◆ The problem: Each line below needs to be returned exactly. Skip any picture.
%%
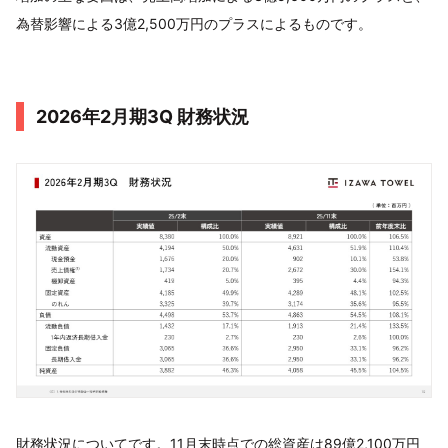
為替影響による3億2,500万円のプラスによるものです。
2026年2月期3Q 財務状況
財務状況についてです。11月末時点での総資産は89億2,100万円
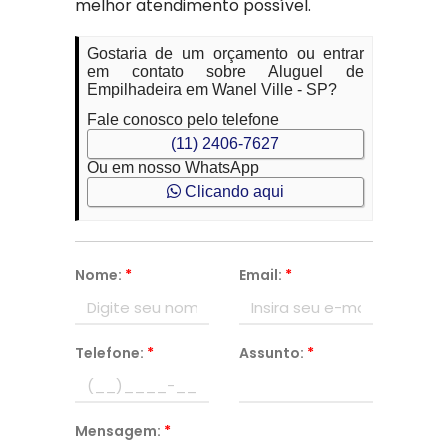
melhor atendimento possível.
Gostaria de um orçamento ou entrar
em contato sobre Aluguel de
Empilhadeira em Wanel Ville - SP?
Fale conosco pelo telefone
(11) 2406-7627
Ou em nosso WhatsApp
Clicando aqui
Nome:
*
Email:
*
Telefone:
*
Assunto:
*
Mensagem:
*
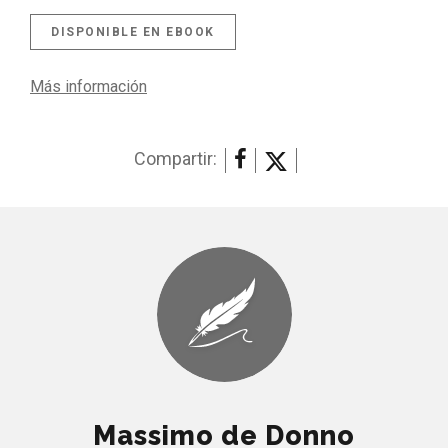
DISPONIBLE EN EBOOK
Más información
Compartir:
Massimo de Donno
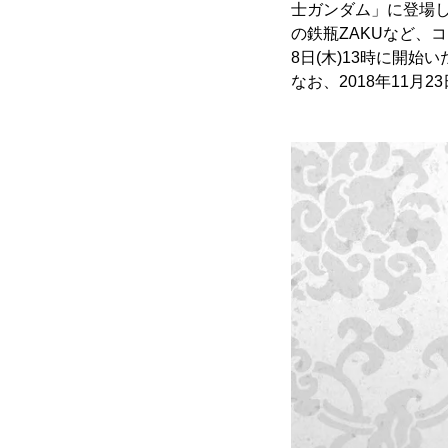
士ガンダム」に登場し
の鉄瓶ZAKUなど、コラ
8日(木)13時に開始
なお、2018年11月2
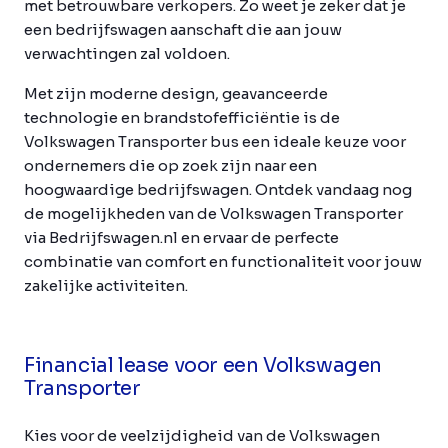
met betrouwbare verkopers. Zo weet je zeker dat je
een bedrijfswagen aanschaft die aan jouw
verwachtingen zal voldoen.
Met zijn moderne design, geavanceerde
technologie en brandstofefficiëntie is de
Volkswagen Transporter bus een ideale keuze voor
ondernemers die op zoek zijn naar een
hoogwaardige bedrijfswagen. Ontdek vandaag nog
de mogelijkheden van de Volkswagen Transporter
via Bedrijfswagen.nl en ervaar de perfecte
combinatie van comfort en functionaliteit voor jouw
zakelijke activiteiten.
Financial lease voor een Volkswagen
Transporter
Kies voor de veelzijdigheid van de Volkswagen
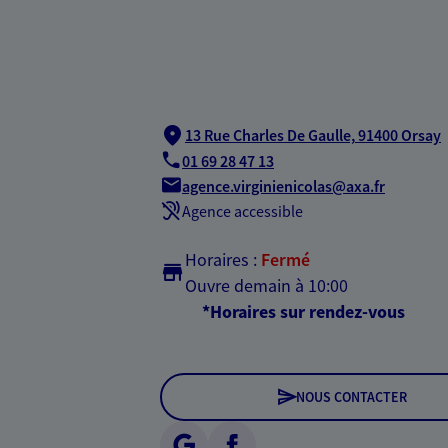
13 Rue Charles De Gaulle,
91400 Orsay
01 69 28 47 13
agence.virginienicolas@axa.fr
Agence accessible
Horaires :
Fermé
Ouvre demain à 10:00
*Horaires sur rendez-vous
NOUS CONTACTER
%%
◆ Output for this exercise:
為替影響による3億2,500万円のプラスによるものです。
2026年2月期3Q 財務状況
財務状況についてです。11月末時点での総資産は89億2,100万円
melhor atendimento possível.
Gostaria de um orçamento ou entrar
em contato sobre Aluguel de
Empilhadeira em Wanel Ville - SP?
Fale conosco pelo telefone
(11) 2406-7627
Ou em nosso WhatsApp
Clicando aqui
Nome:
*
Email:
*
Telefone:
*
Assunto:
*
Mensagem:
*
DISPONIBLE EN EBOOK
Más información
Compartir:
Massimo de Donno
士ガンダム」に登場し
の鉄瓶ZAKUなど、コラ
8日(木)13時に開始
なお、2018年11月2
met betrouwbare verkopers. Zo weet je zeker dat je
een bedrijfswagen aanschaft die aan jouw
verwachtingen zal voldoen.
Met zijn moderne design, geavanceerde
technologie en brandstofefficiëntie is de
Volkswagen Transporter bus een ideale keuze voor
ondernemers die op zoek zijn naar een
hoogwaardige bedrijfswagen. Ontdek vandaag nog
de mogelijkheden van de Volkswagen Transporter
via Bedrijfswagen.nl en ervaar de perfecte
combinatie van comfort en functionaliteit voor jouw
zakelijke activiteiten.
Financial lease voor een Volkswagen
Transporter
Kies voor de veelzijdigheid van de Volkswagen
13 Rue Charles De Gaulle,
91400 Orsay
01 69 28 47 13
agence.virginienicolas@axa.fr
Agence accessible
Horaires :
Fermé
Ouvre demain à 10:00
*Horaires sur rendez-vous
NOUS CONTACTER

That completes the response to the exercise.